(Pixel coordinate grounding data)
+++

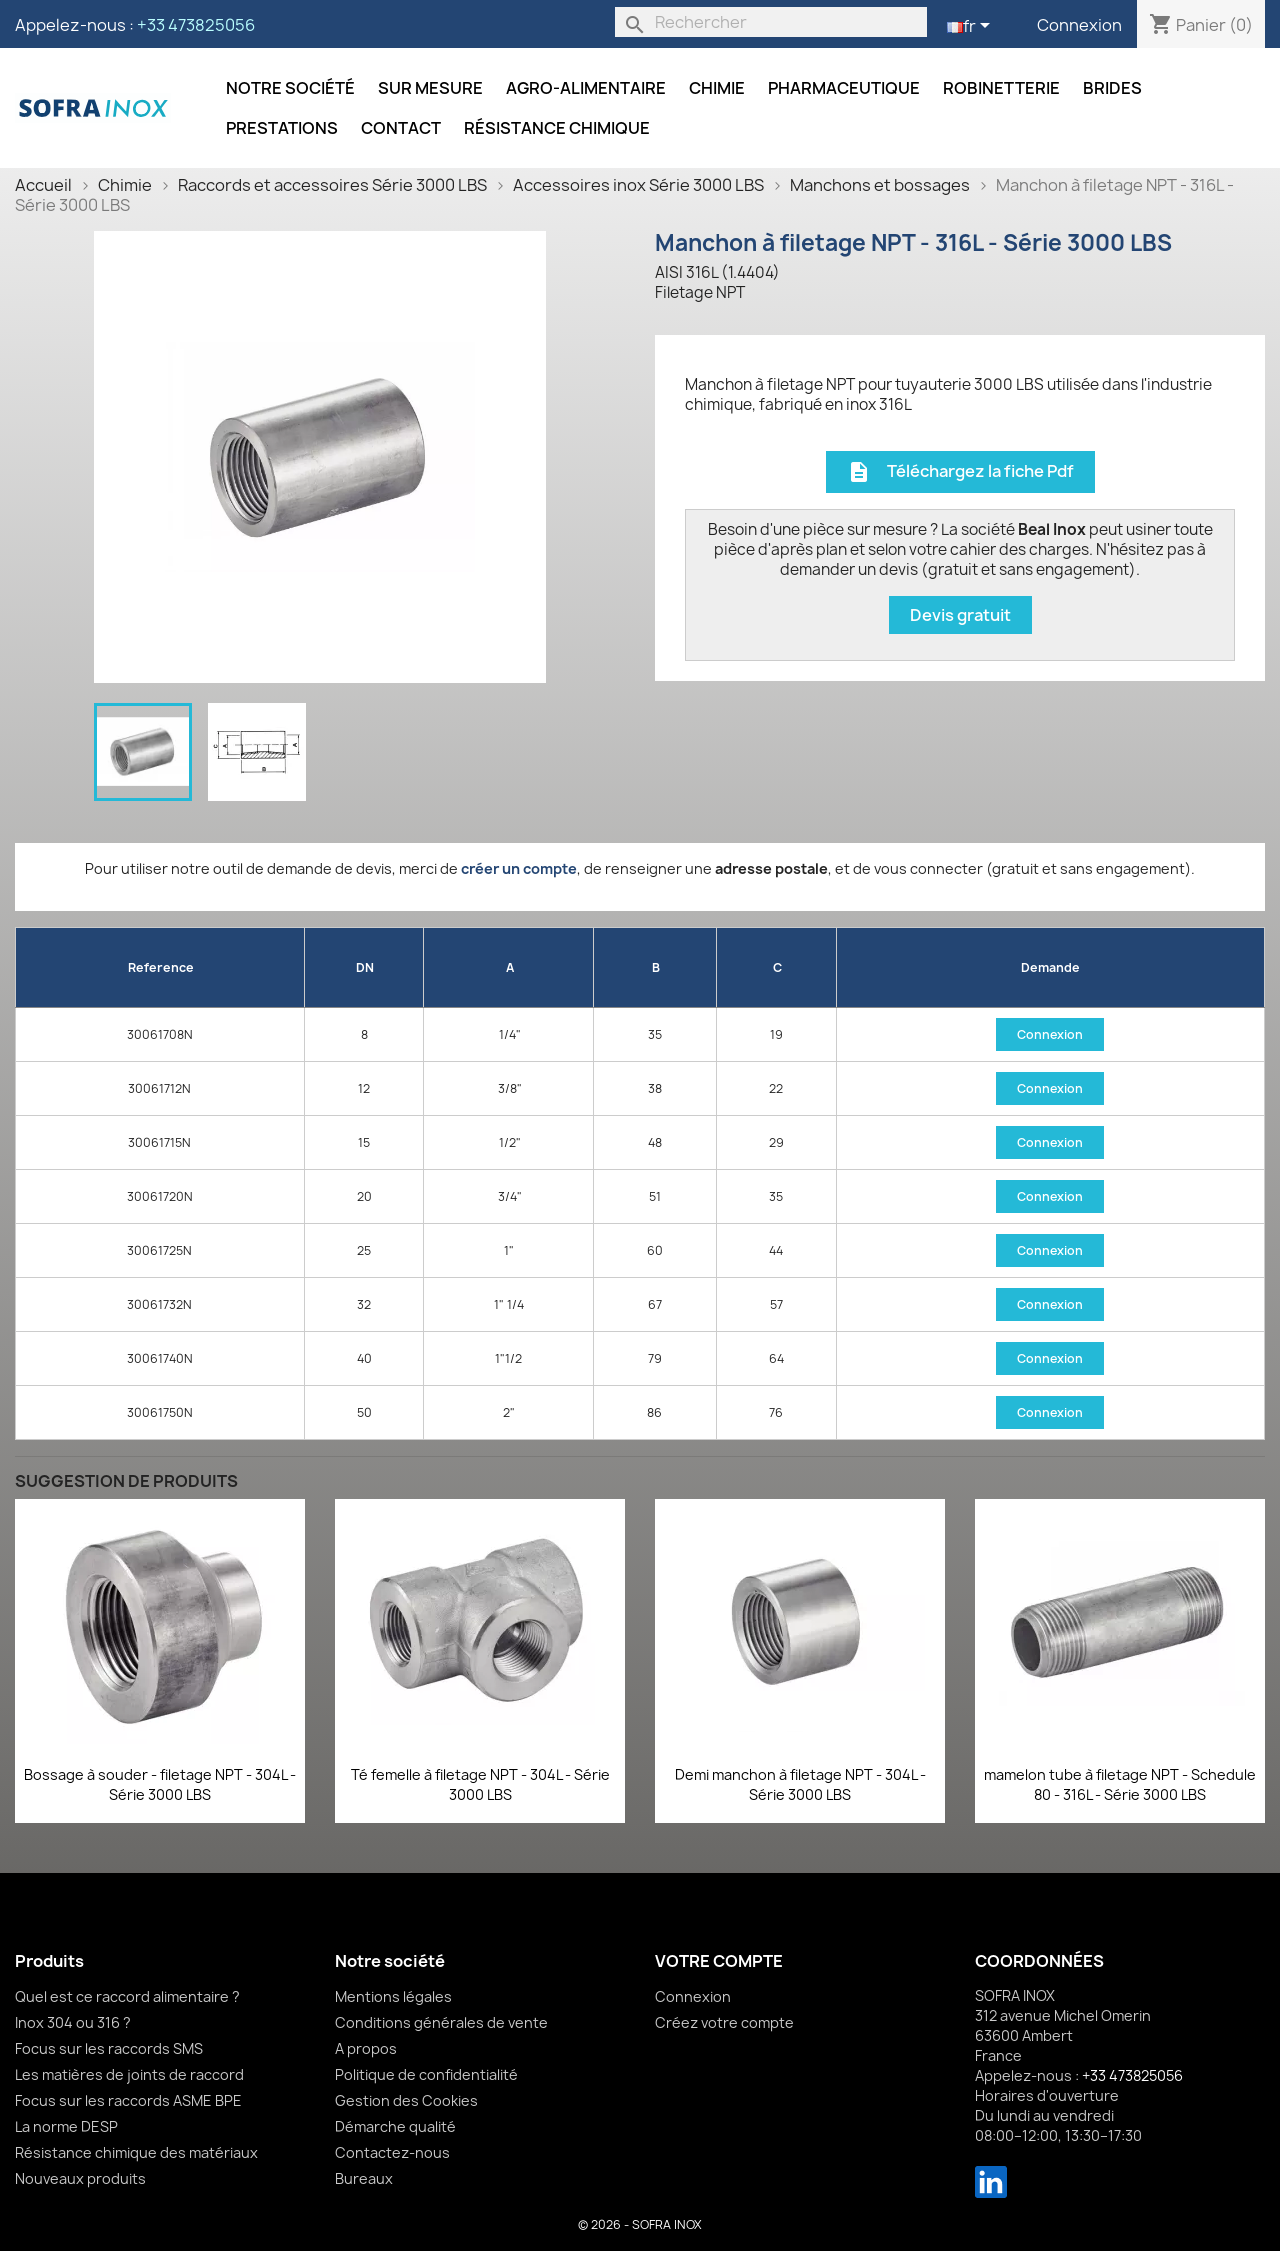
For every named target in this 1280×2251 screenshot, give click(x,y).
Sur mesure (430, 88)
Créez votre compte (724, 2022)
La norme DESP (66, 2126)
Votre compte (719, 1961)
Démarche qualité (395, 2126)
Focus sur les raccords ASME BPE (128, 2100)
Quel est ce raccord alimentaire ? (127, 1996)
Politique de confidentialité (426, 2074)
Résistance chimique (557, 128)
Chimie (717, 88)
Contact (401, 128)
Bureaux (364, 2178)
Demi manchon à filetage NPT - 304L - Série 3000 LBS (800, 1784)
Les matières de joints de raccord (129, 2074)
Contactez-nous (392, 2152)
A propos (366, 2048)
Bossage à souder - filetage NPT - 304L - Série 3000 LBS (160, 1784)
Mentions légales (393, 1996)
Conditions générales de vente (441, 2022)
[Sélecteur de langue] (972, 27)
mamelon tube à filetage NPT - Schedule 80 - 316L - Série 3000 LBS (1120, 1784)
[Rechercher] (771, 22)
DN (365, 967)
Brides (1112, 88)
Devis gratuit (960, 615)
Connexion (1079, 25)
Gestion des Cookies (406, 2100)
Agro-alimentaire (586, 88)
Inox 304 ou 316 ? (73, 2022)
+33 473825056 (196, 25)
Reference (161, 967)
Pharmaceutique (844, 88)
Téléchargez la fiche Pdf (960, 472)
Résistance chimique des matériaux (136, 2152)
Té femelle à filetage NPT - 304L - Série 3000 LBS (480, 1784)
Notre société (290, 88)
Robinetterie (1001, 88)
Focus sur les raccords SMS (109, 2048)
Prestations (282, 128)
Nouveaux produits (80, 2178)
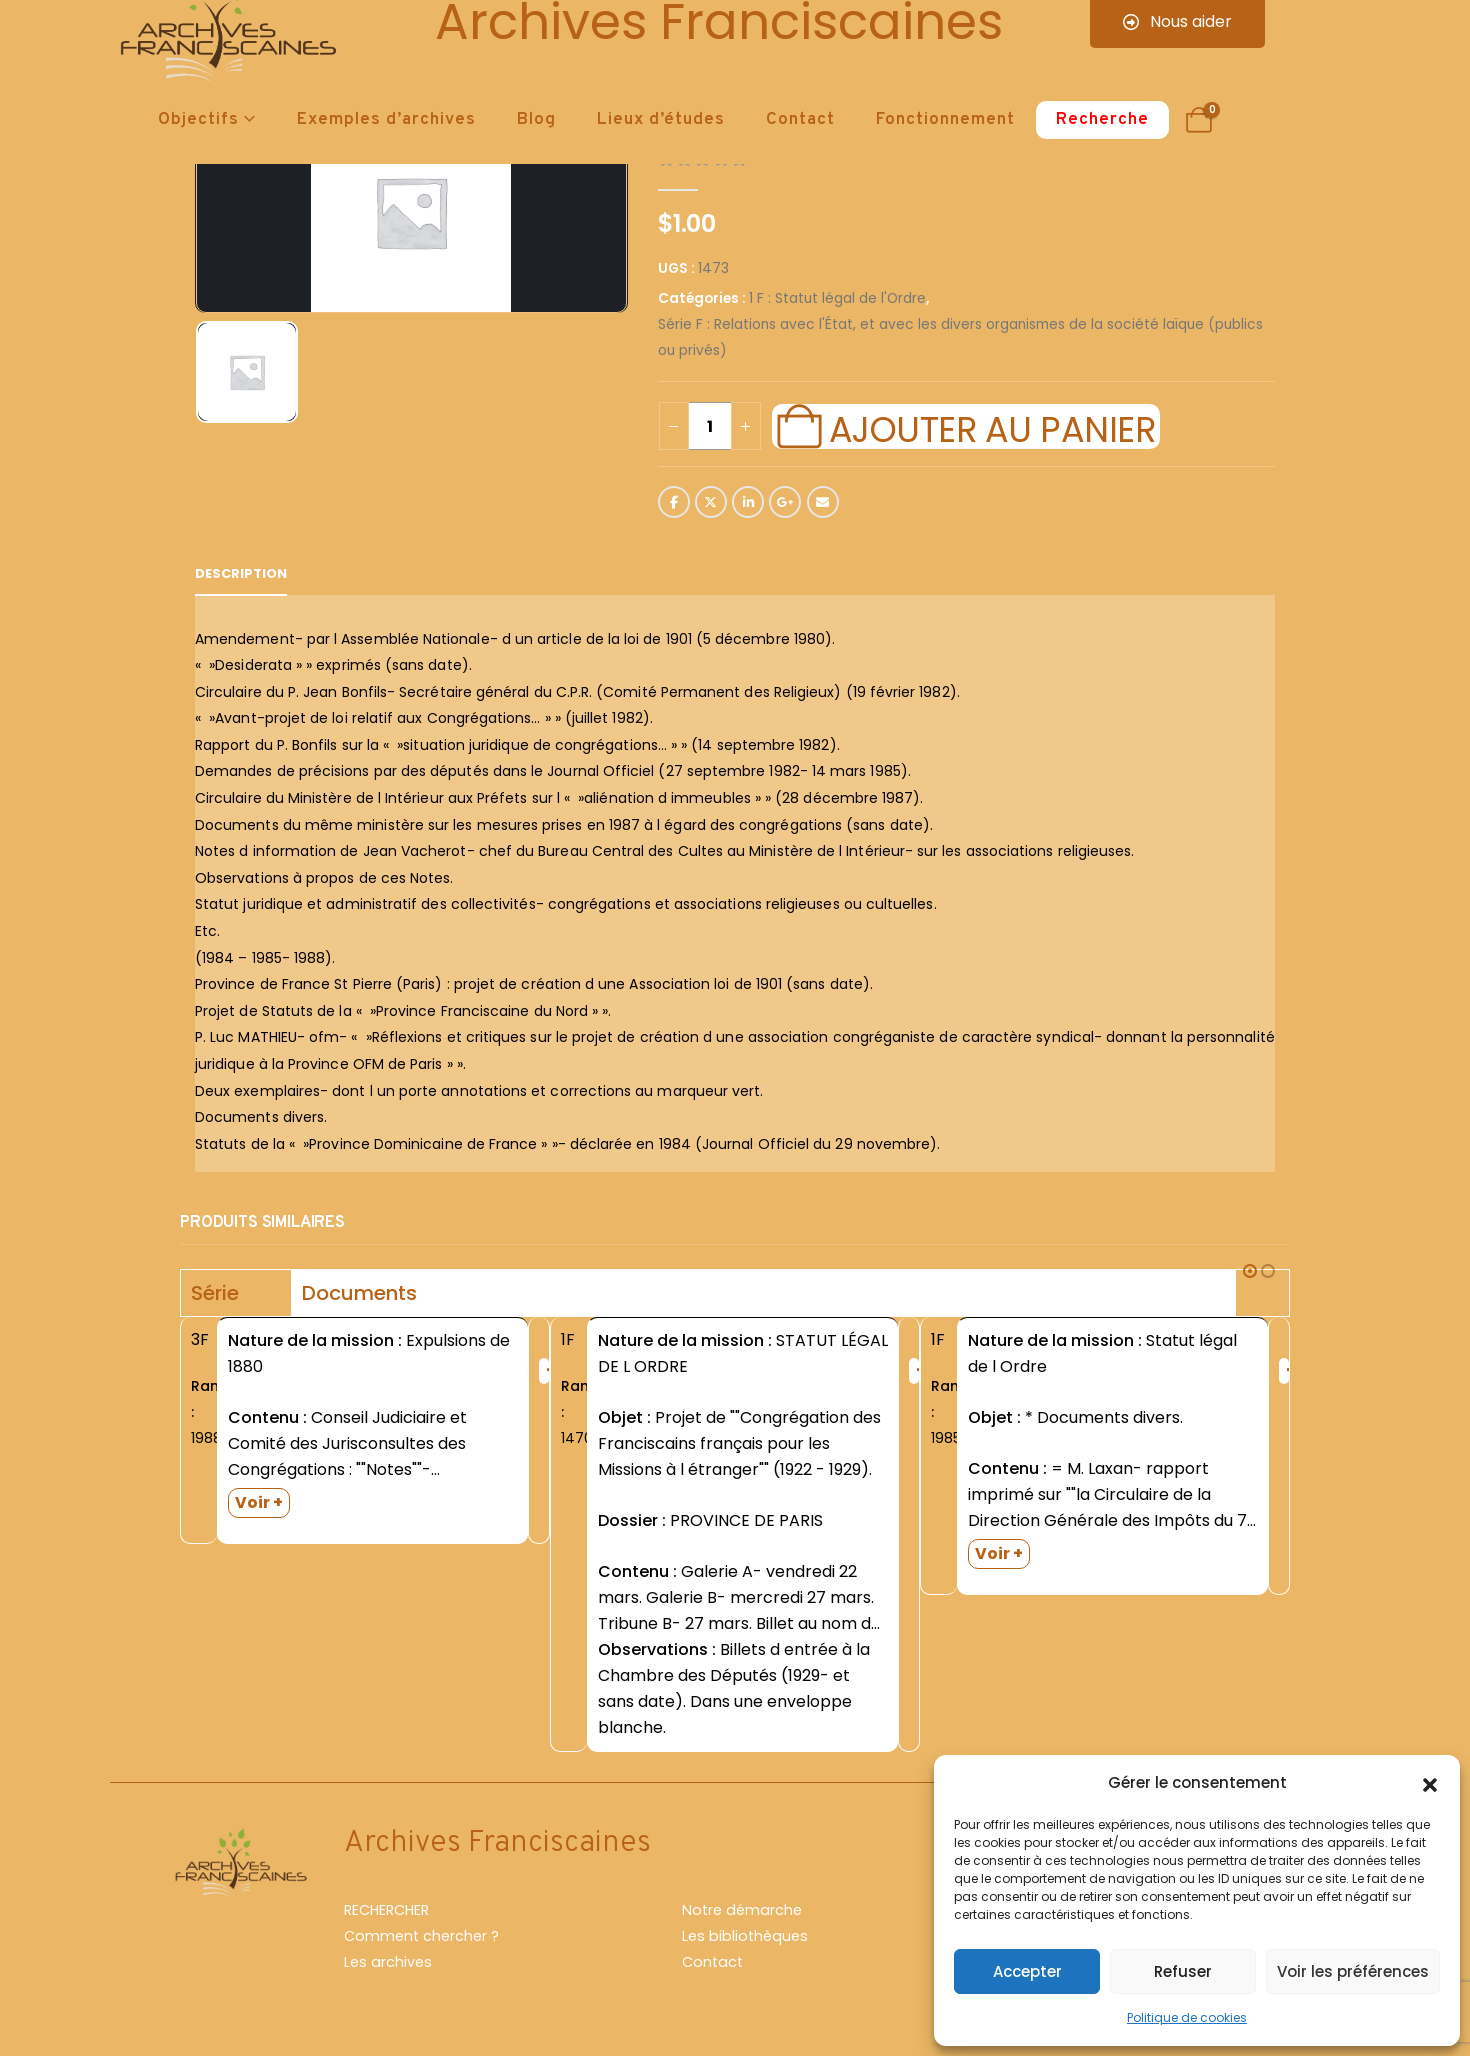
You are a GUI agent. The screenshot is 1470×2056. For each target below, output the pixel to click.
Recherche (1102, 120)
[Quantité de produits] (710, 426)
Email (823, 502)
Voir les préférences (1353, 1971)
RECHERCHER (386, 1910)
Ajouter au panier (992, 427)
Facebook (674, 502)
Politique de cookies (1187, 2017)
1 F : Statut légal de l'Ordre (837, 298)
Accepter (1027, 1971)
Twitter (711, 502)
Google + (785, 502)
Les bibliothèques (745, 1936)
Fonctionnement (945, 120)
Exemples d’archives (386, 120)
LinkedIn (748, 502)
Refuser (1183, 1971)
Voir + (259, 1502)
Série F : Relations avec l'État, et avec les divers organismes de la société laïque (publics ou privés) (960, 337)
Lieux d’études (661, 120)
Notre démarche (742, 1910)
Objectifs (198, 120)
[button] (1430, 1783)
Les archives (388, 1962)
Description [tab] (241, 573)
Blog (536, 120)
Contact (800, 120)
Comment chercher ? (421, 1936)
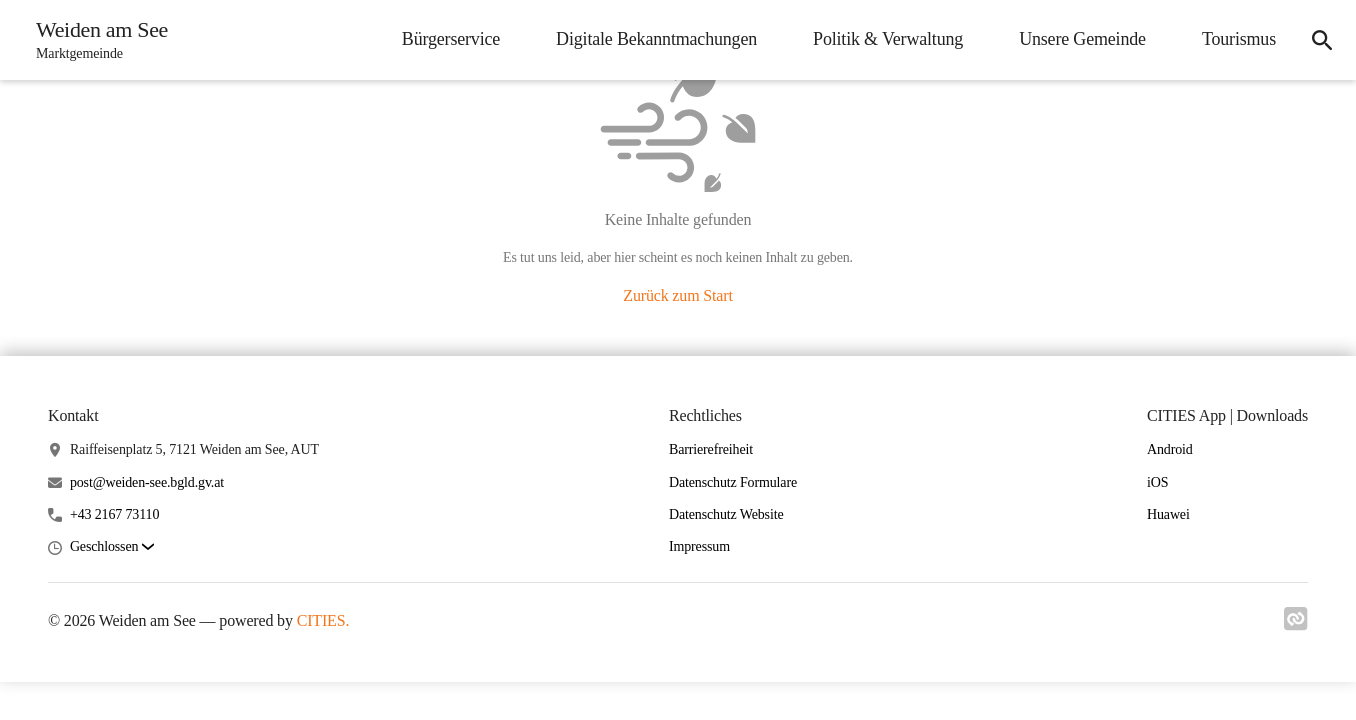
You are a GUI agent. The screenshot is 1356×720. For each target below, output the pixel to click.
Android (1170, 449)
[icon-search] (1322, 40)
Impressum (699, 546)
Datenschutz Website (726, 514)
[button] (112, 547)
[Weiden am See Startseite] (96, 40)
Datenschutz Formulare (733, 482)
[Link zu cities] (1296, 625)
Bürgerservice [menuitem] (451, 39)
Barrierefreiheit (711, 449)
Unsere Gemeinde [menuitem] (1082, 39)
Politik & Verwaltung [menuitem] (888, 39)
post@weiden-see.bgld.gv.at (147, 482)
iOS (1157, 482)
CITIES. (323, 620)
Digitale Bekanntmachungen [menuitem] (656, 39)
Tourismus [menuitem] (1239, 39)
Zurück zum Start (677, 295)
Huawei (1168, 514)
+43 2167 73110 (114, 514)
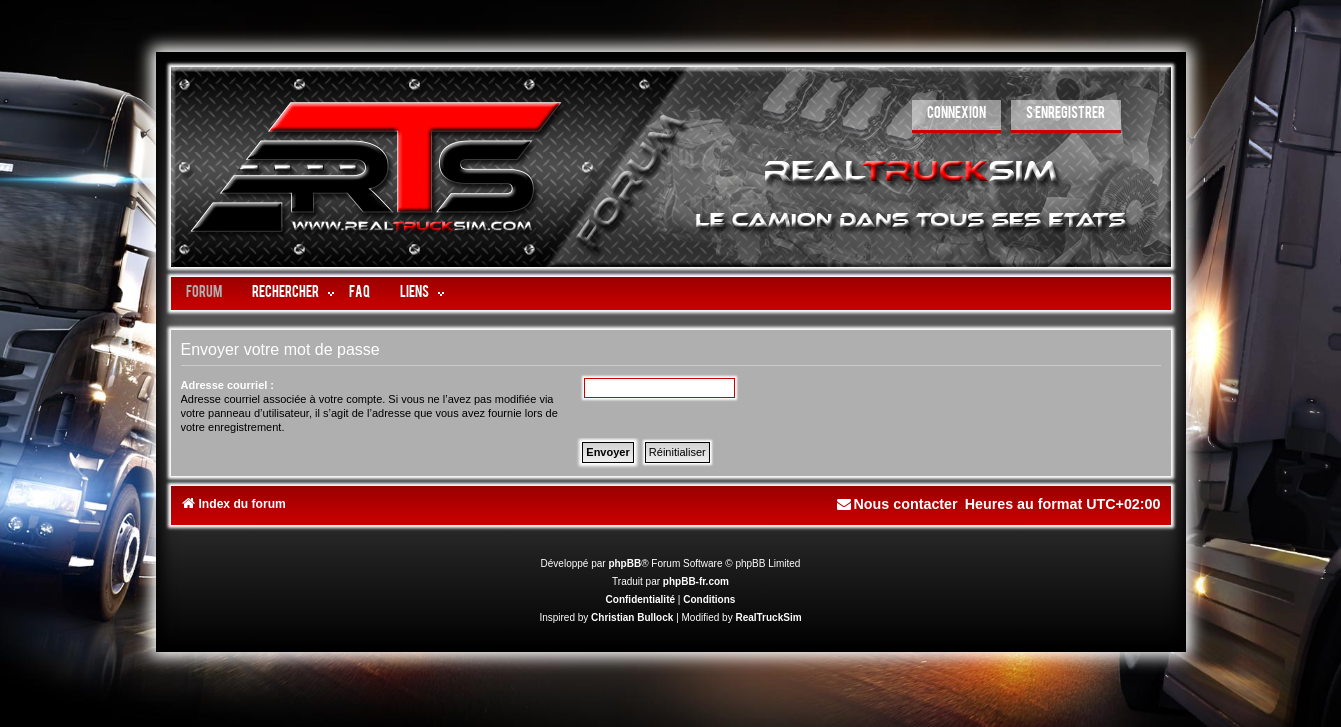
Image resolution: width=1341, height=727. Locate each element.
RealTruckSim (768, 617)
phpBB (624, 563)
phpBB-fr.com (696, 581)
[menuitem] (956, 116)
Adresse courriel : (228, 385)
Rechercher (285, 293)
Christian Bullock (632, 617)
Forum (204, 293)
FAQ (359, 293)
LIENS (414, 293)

+++

PROBLEM STATEMENT: Begin with the first line of the entries above and write out each line exactly, ending with the line containing "Politique de confidentialité (426, 2074)". Leave out pictures.

EXERCISE ANSWER:
For every named target in this 1280×2251 screenshot, give click(x,y).
Sur mesure (430, 88)
Créez votre compte (724, 2022)
La norme DESP (66, 2126)
Votre compte (719, 1961)
Démarche qualité (395, 2126)
Focus sur les raccords ASME BPE (128, 2100)
Quel est ce raccord alimentaire ? (127, 1996)
Politique de confidentialité (426, 2074)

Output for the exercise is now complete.